4 Replies Latest reply on Apr 20, 2007 7:19 PM by gzoller

    How To Cancel Update in Home Object

      Hello,

      If I override update() in a Home object, how can I stop the update from happening and roll back changes the user has made? Even better: Is there a way to have access to the old and new fields values?

      What I'd like to be able to do is know what the original value was so I can manually set it back in update(). Something like this:

      @Override
      public String update() {
       if( getInstance().getFavoriteColor().equals("Red") ) {
       MyHome mh = new MyHome();
       mh.setId( getInstance().getId() );
       mh.find(); // desired: mh now holds original pre-update() persisted state
       getInstance().setFavoriteColor(mh.getFavoriteColor());
       return null;
       }
       return super.update();
      }
      


      The problem is that the database lookup returns the new value not the original value I'm looking for. I've also tried using a query rather than find()--same result. This is puzzling to me! update() hasn't yet successfully completed, so why is the find() returning the new rather than the old value?

      Anybody know how I can get access to both the original and new field values inside update()?

      Thanks!
      Greg

        • 1. Re: How To Cancel Update in Home Object
          baz

          One question:
          What do you trying to do?
          Perhaps this is your desire?
          http://www.jboss.com/index.html?module=bb&op=viewtopic&t=106710
          If not please ask again.
          And if someone knows the solution to my lasting little problem, eben better.
          Hope i could help a little.
          Ciao,
          Carsten

          • 2. Re: How To Cancel Update in Home Object

            Carsten,

            I think we're looking at the same problem from different angles.
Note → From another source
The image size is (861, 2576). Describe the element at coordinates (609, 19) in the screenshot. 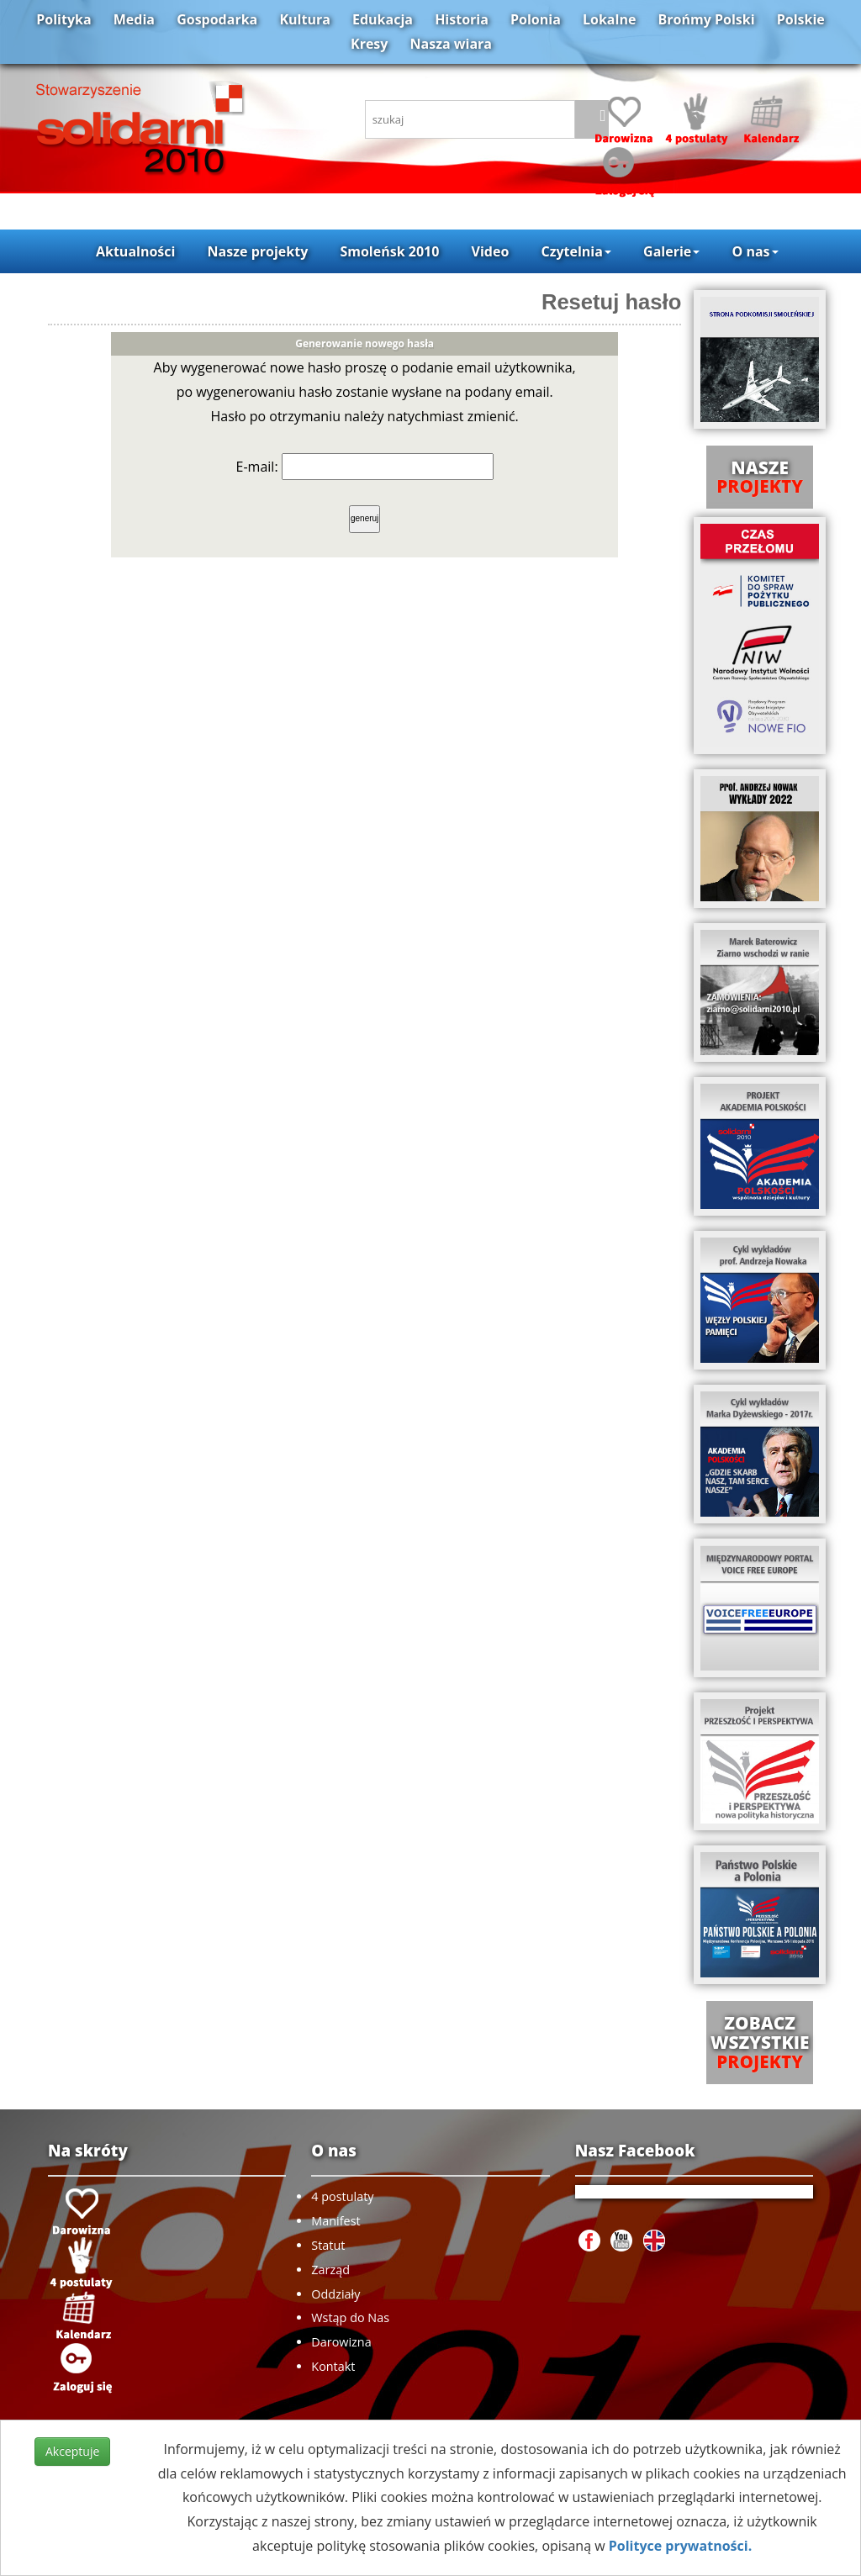 I see `Lokalne` at that location.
One desired behavior I'm looking for is the ability to cancel a data entry page w/o the changes popping up in the persistent state. I have one page in my app that does this just fine and one that (like yours) somehow persists and keeps the values I wanted to throw away upon cancel. I'll have to do a line-by-line comparison to figure out what the differences are.

            The heart of my question is more about the ability to access a field's previous value prior to persisting it, for example in a Home object's update() method. Say for example in update() you'd like to take the difference between a field's old and newly set value and do something with the difference. How would you get the old value?

            At the time update() is called the Entity's field has already been set in memory via setFoo(), so no help there. Aha, I thought---I can just hit the db with a query to temporarily pull back the previous value (the find() I show in my example code). But strangely the new value comes back from the query.

            Here's what gets me: If I'm hitting the db from within the update() method the new value may exist in memory but hasn't (shouldn't) have been persisted until I call super.update(), right? So why am I getting the new value back? Hmm.

            I'd love to know what others have done if they needed to compare old/new values of fields during setting or persisting. The only other thing I thought to try next is to save old values internally in the Entity (transiently of course) and hope that old value is still the last value set when update() is called.

            Greg

            • 3. Re: How To Cancel Update in Home Object
              pmuir

              Have you looked at this? Its not quite what you are trying to do, but it does access both the old and new variables...
              http://wiki.jboss.org/wiki/Wiki.jsp?page=SeamAuditHome

              • 4. Re: How To Cancel Update in Home Object

                Many thanks for the tip. No, this isn't quite what I'm after, but it looks quite handy for something else, so much obliged.

                I finally got the old/new thing working by simply holding a transient property that is saved off in the setter of the field I want to access old/new values for.